> **What needs to be done**:
The exact lines from the start of the material below through the line holding "qué está lenta" are the answer; return those, pictures excluded.

::: Extracted material

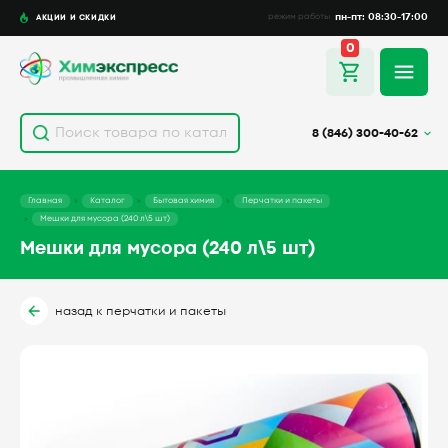
пн-пт: 08:30-17:00
АКЦИИ И СКИДКИ
режим работы
0
8 (846) 300-40-62
Главная
Каталог
Бытовая химия
Перчатки и пакеты
Мешки для мусора (240 л\5 шт)
Мешки для мусора (240 л\5 шт)
назад к перчатки и пакеты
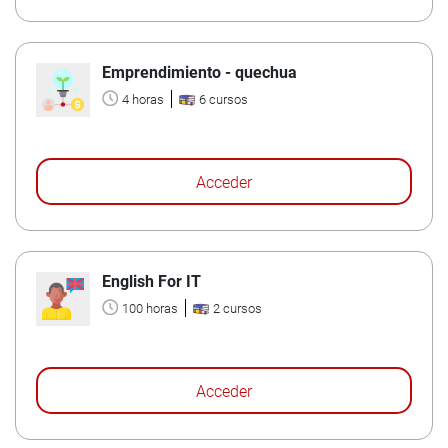
Emprendimiento - quechua
4 horas
6 cursos
Acceder
English For IT
100 horas
2 cursos
Acceder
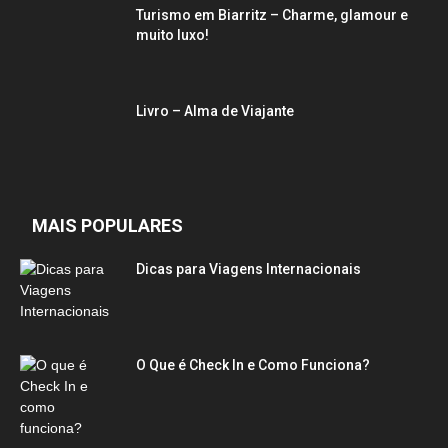
Turismo em Biarritz – Charme, glamour e
muito luxo!
Livro – Alma de Viajante
MAIS POPULARES
Dicas para Viagens Internacionais
O Que é Check In e Como Funciona?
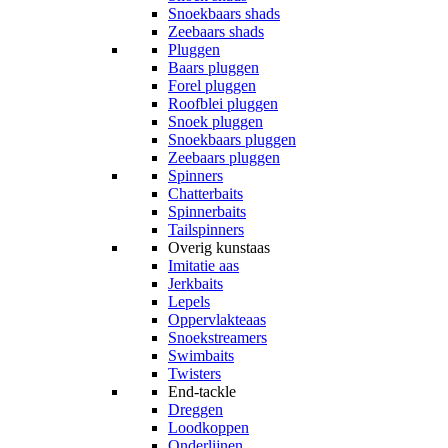
Snoekbaars shads
Zeebaars shads
Pluggen
Baars pluggen
Forel pluggen
Roofblei pluggen
Snoek pluggen
Snoekbaars pluggen
Zeebaars pluggen
Spinners
Chatterbaits
Spinnerbaits
Tailspinners
Overig kunstaas
Imitatie aas
Jerkbaits
Lepels
Oppervlakteaas
Snoekstreamers
Swimbaits
Twisters
End-tackle
Dreggen
Loodkoppen
Onderlijnen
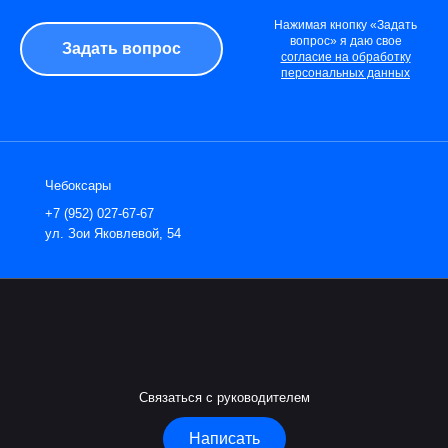
Нажимая кнопку «Задать
вопрос» я даю свое
согласие на обработку
персональных данных
Чебоксары
+7 (952) 027-67-67
ул. Зои Яковлевой, 54
Связаться с руководителем
Написать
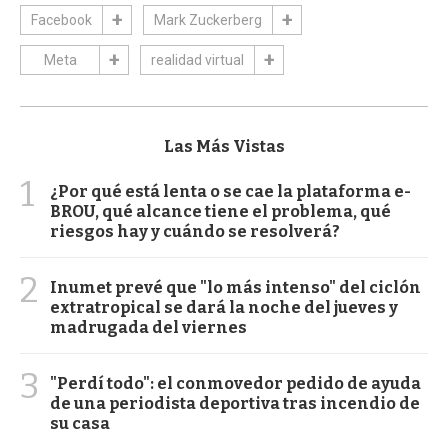
Facebook
Mark Zuckerberg
Meta
realidad virtual
Las Más Vistas
1
¿Por qué está lenta o se cae la plataforma e-
BROU, qué alcance tiene el problema, qué
riesgos hay y cuándo se resolverá?
2
Inumet prevé que "lo más intenso" del ciclón
extratropical se dará la noche del jueves y
madrugada del viernes
3
"Perdí todo": el conmovedor pedido de ayuda
de una periodista deportiva tras incendio de
su casa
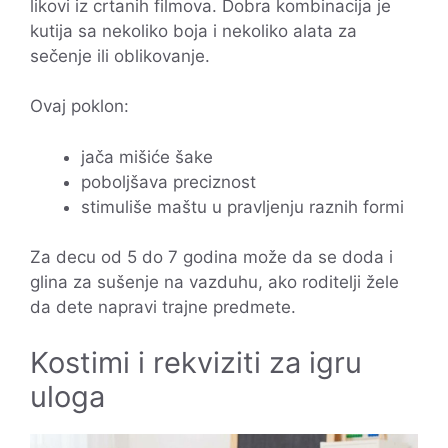
likovi iz crtanih filmova. Dobra kombinacija je
kutija sa nekoliko boja i nekoliko alata za
sečenje ili oblikovanje.
Ovaj poklon:
jača mišiće šake
poboljšava preciznost
stimuliše maštu u pravljenju raznih formi
Za decu od 5 do 7 godina može da se doda i
glina za sušenje na vazduhu, ako roditelji žele
da dete napravi trajne predmete.
Kostimi i rekviziti za igru
uloga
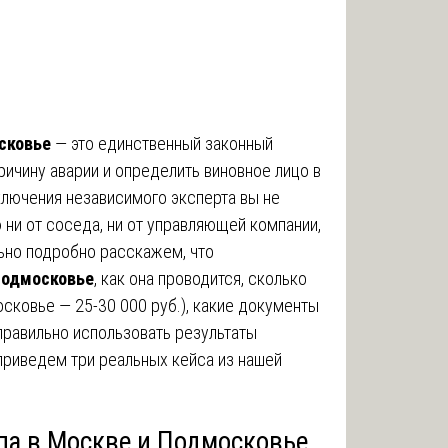
сковье
— это единственный законный
ричину аварии и определить виновное лицо в
ключения независимого эксперта вы не
ни от соседа, ни от управляющей компании,
льно подробно расскажем, что
 Подмосковье
, как она проводится, сколько
осковье — 25-30 000 руб.), какие документы
правильно использовать результаты
приведем три реальных кейса из нашей
опа в Москве и Подмосковье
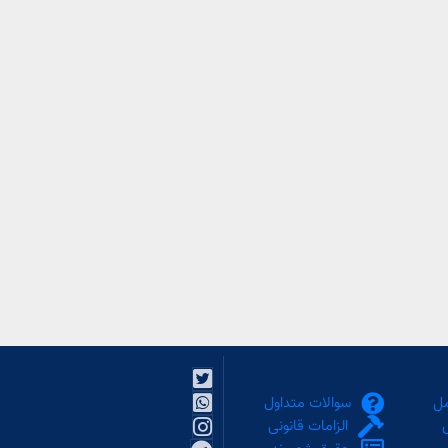
مل
سوالات متداول
الزامات قانونی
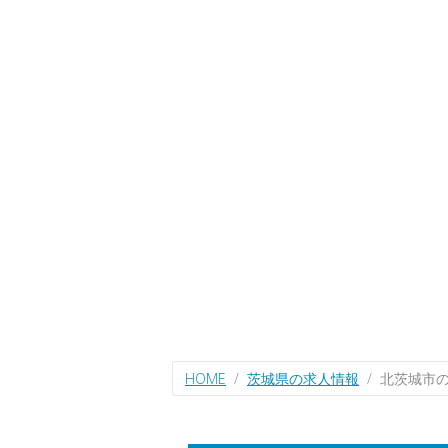
HOME
茨城県の求人情報
北茨城市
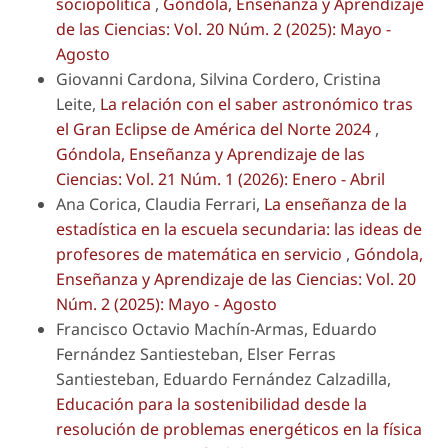
sociopolítica
,
Góndola, Enseñanza y Aprendizaje
de las Ciencias: Vol. 20 Núm. 2 (2025): Mayo -
Agosto
Giovanni Cardona, Silvina Cordero, Cristina
Leite,
La relación con el saber astronómico tras
el Gran Eclipse de América del Norte 2024
,
Góndola, Enseñanza y Aprendizaje de las
Ciencias: Vol. 21 Núm. 1 (2026): Enero - Abril
Ana Corica, Claudia Ferrari,
La enseñanza de la
estadística en la escuela secundaria: las ideas de
profesores de matemática en servicio
,
Góndola,
Enseñanza y Aprendizaje de las Ciencias: Vol. 20
Núm. 2 (2025): Mayo - Agosto
Francisco Octavio Machín-Armas, Eduardo
Fernández Santiesteban, Elser Ferras
Santiesteban, Eduardo Fernández Calzadilla,
Educación para la sostenibilidad desde la
resolución de problemas energéticos en la física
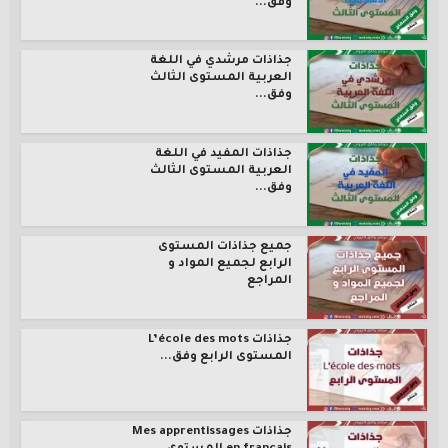
وفق...
جذاذات مرشدي في اللغة
العربية المستوى الثالث
وفق...
جذاذات المفيد في اللغة
العربية المستوى الثالث
وفق...
جميع جذاذات المستوى
الرابع لجميع المواد و
المراجع
جذاذات L’école des mots
المستوى الرابع وفق...
جذاذات Mes apprentissages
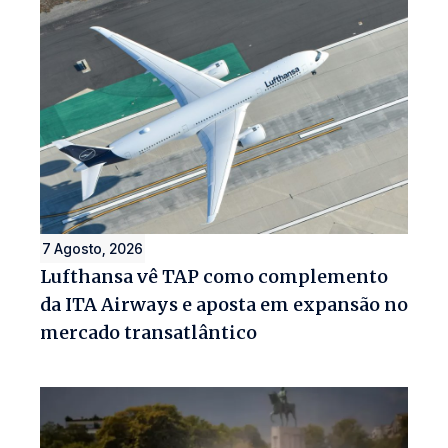
7 Agosto, 2026
Lufthansa vê TAP como complemento
da ITA Airways e aposta em expansão no
mercado transatlântico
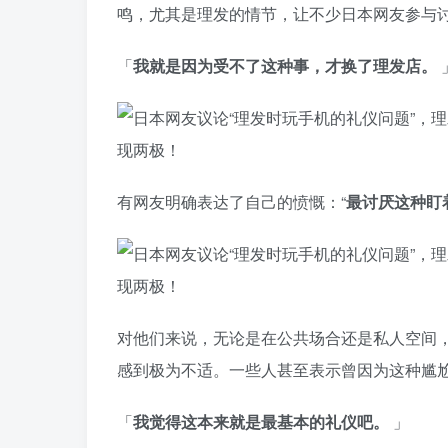
鸣，尤其是理发的情节，让不少日本网友参与
「
我就是因为受不了这种事，才换了理发店。
有网友明确表达了自己的愤慨：“
最讨厌这种盯
对他们来说，无论是在公共场合还是私人空间
感到极为不适。一些人甚至表示曾因为这种尴
「
我觉得这本来就是最基本的礼仪吧。
」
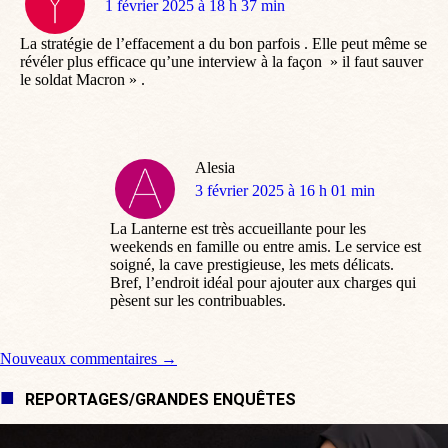
dit
1 février 2025 à 18 h 37 min
:
La stratégie de l’effacement a du bon parfois . Elle peut même se
révéler plus efficace qu’une interview à la façon » il faut sauver
le soldat Macron » .
Alesia
dit
3 février 2025 à 16 h 01 min
:
La Lanterne est très accueillante pour les
weekends en famille ou entre amis. Le service est
soigné, la cave prestigieuse, les mets délicats.
Bref, l’endroit idéal pour ajouter aux charges qui
pèsent sur les contribuables.
Navigation de commentaire
Nouveaux commentaires →
REPORTAGES/GRANDES ENQUÊTES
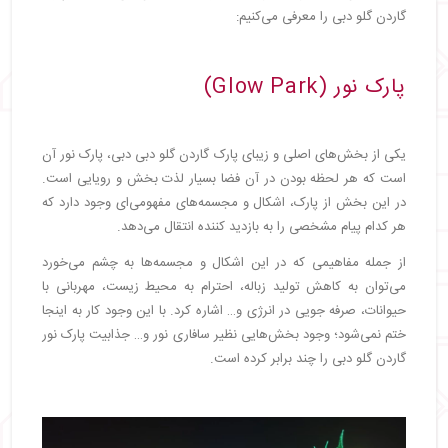
گاردن گلو دبی را معرفی می‌کنیم:
پارک نور (Glow Park)
یکی از بخش‌های اصلی و زیبای پارک گاردن گلو دبی دبی، پارک نور آن
است که هر لحظه بودن در آن فضا بسیار لذت بخش و رویایی است.
در این بخش از پارک، اشکال و مجسمه‌های مفهومی‌ای وجود دارد که
هر کدام پیام مشخصی را به بازدید کننده انتقال می‌دهد.
از جمله مفاهیمی که در این اشکال و مجسمه‌ها به چشم می‌خورد
می‌توان به کاهش تولید زباله، احترام به محیط زیست، مهربانی با
حیوانات، صرفه جویی در انرژی و… اشاره کرد. با این وجود کار به اینجا
ختم نمی‌شود؛ وجود بخش‌هایی نظیر سافاری نور و… جذابیت پارک نور
گاردن گلو دبی را چند برابر کرده است.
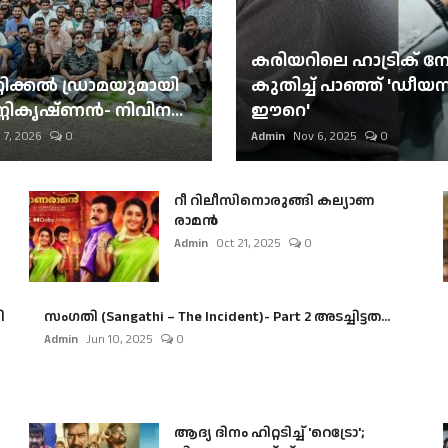
കരിയറിലെ ഹാട്രിക് നേട്
റിക്കല്‍ ഡ്രാമയുമായി
കുതിച്ച് പാഞ്ഞ് 'ഡീയസ
ണികൃഷ്ണന്‍- നിവിന...
ഈറെ'
 7, 2026
0
Admin
Nov 6, 2025
0
റീ റിലീസിനൊരുങ്ങി കല്യാണ
രാമൻ
Admin
Oct 21, 2025
0
ി
സംഗതി (Sangathi – The Incident)- Part 2 അടച്ചിട്ടത...
Admin
Jun 10, 2025
0
ആദ്യ ദിനം ഹിറ്റടിച്ച് 'റെട്രോ';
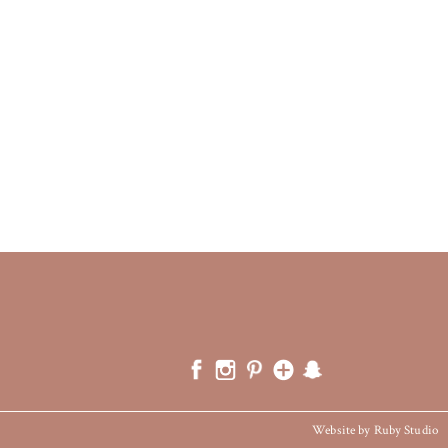
Website by Ruby Studio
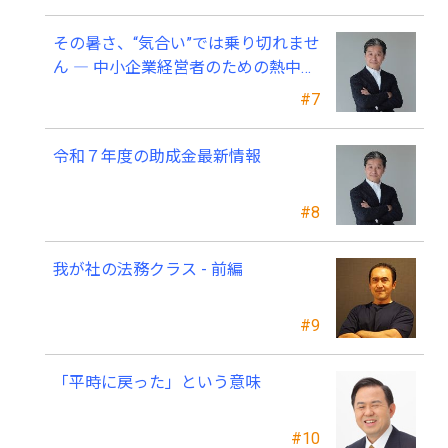
その暑さ、“気合い”では乗り切れませ
ん ― 中小企業経営者のための熱中症
対策 ―
#7
令和７年度の助成金最新情報
#8
我が社の法務クラス - 前編
#9
「平時に戻った」という意味
#10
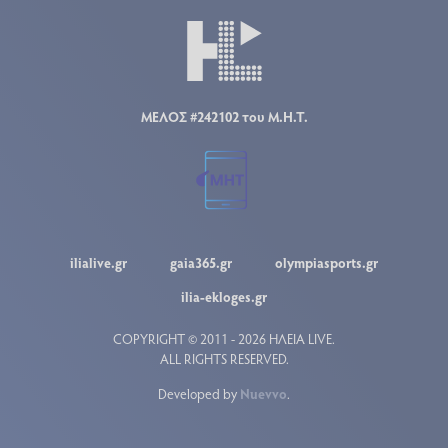
ΜΕΛΟΣ #242102 του Μ.Η.Τ.
ilialive.gr
gaia365.gr
olympiasports.gr
ilia-ekloges.gr
COPYRIGHT © 2011 - 2026 ΗΛΕΙΑ LIVE.
ALL RIGHTS RESERVED.
Developed by
Nuevvo
.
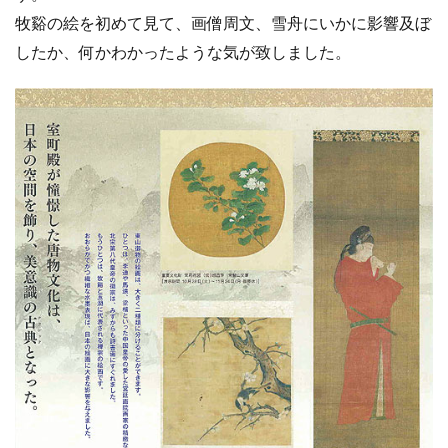
牧谿の絵を初めて見て、画僧周文、雪舟にいかに影響及ぼ
したか、何かわかったような気が致しました。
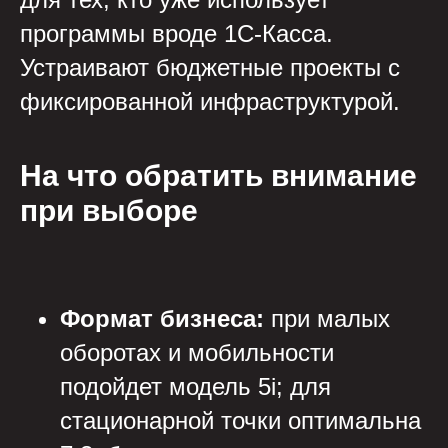
программы вроде 1С-Касса.
Устраивают бюджетные проекты с
фиксированной инфраструктурой.
На что обратить внимание
при выборе
Формат бизнеса:
при малых
оборотах и мобильности
подойдет модель 5i; для
стационарной точки оптимальна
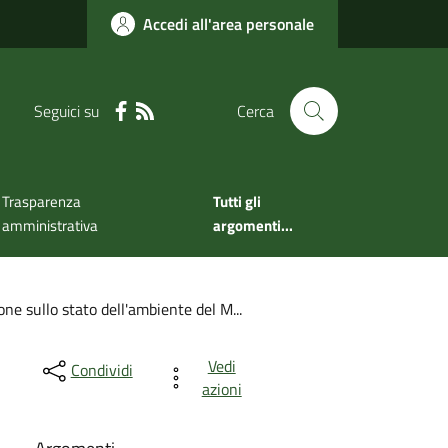
Accedi all'area personale
Seguici su
Cerca
Trasparenza
Tutti gli
amministrativa
argomenti...
one sullo stato dell'ambiente del M...
Vedi
Condividi
azioni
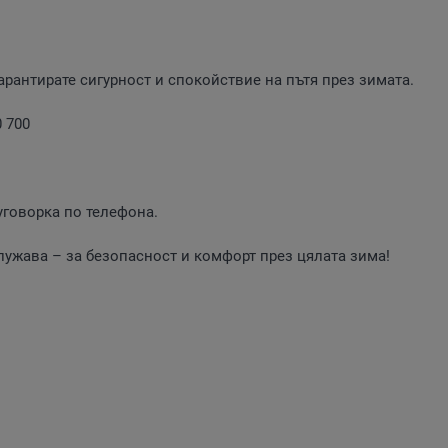
рантирате сигурност и спокойствие на пътя през зимата.
 700
уговорка по телефона.
служава – за безопасност и комфорт през цялата зима!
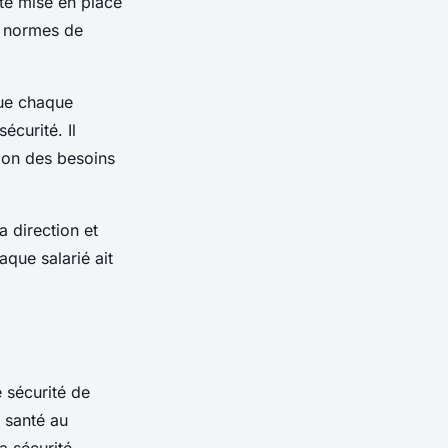
ité mise en place
s normes de
que chaque
écurité. Il
ion des besoins
a direction et
aque salarié ait
e sécurité de
e santé au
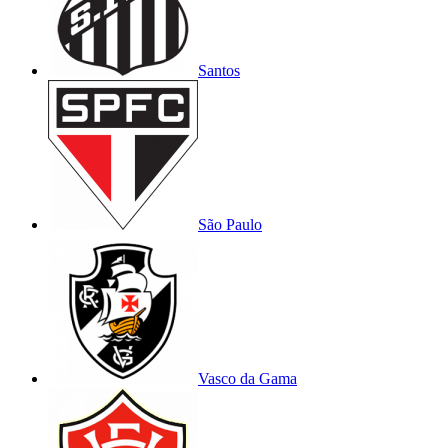
Santos
São Paulo
Vasco da Gama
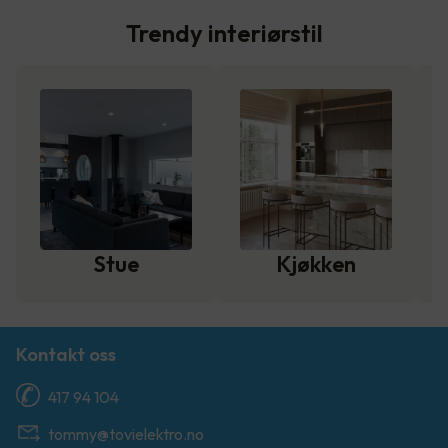
Trendy interiørstil
Stue
Kjøkken
Kontakt oss
417 94 104
tommy@tovielektro.no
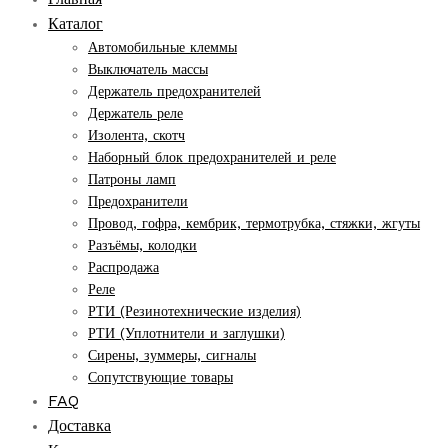
Каталог
Автомобильные клеммы
Выключатель массы
Держатель предохранителей
Держатель реле
Изолента, скотч
Наборный блок предохранителей и реле
Патроны ламп
Предохранители
Провод, гофра, кембрик, термотрубка, стяжки, жгуты
Разъёмы, колодки
Распродажа
Реле
РТИ (Резинотехнические изделия)
РТИ (Уплотнители и заглушки)
Сирены, зуммеры, сигналы
Сопутствующие товары
FAQ
Доставка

::::::

> **Final answer**:
пн-пт: 08:30-17:00
АКЦИИ И СКИДКИ
режим работы
0
8 (846) 300-40-62
Главная
Каталог
Бытовая химия
Перчатки и пакеты
Мешки для мусора (240 л\5 шт)
Мешки для мусора (240 л\5 шт)
назад к перчатки и пакеты
Emprendimiento - quechua
4 horas
6 cursos
Acceder
English For IT
100 horas
2 cursos
Acceder
Turismo em Biarritz – Charme, glamour e
muito luxo!
Livro – Alma de Viajante
MAIS POPULARES
Dicas para Viagens Internacionais
O Que é Check In e Como Funciona?
Snoekbaars shads
Zeebaars shads
Pluggen
Baars pluggen
Forel pluggen
Roofblei pluggen
Snoek pluggen
Snoekbaars pluggen
Zeebaars pluggen
Spinners
Chatterbaits
Spinnerbaits
Tailspinners
Overig kunstaas
Imitatie aas
Jerkbaits
Lepels
Oppervlakteaas
Snoekstreamers
Swimbaits
Twisters
End-tackle
Dreggen
Loodkoppen
Onderlijnen
Нажимая кнопку «Задать
вопрос» я даю свое
согласие на обработку
персональных данных
Чебоксары
+7 (952) 027-67-67
ул. Зои Яковлевой, 54
Связаться с руководителем
Написать
Facebook
Mark Zuckerberg
Meta
realidad virtual
Las Más Vistas
1
¿Por qué está lenta o se cae la plataforma e-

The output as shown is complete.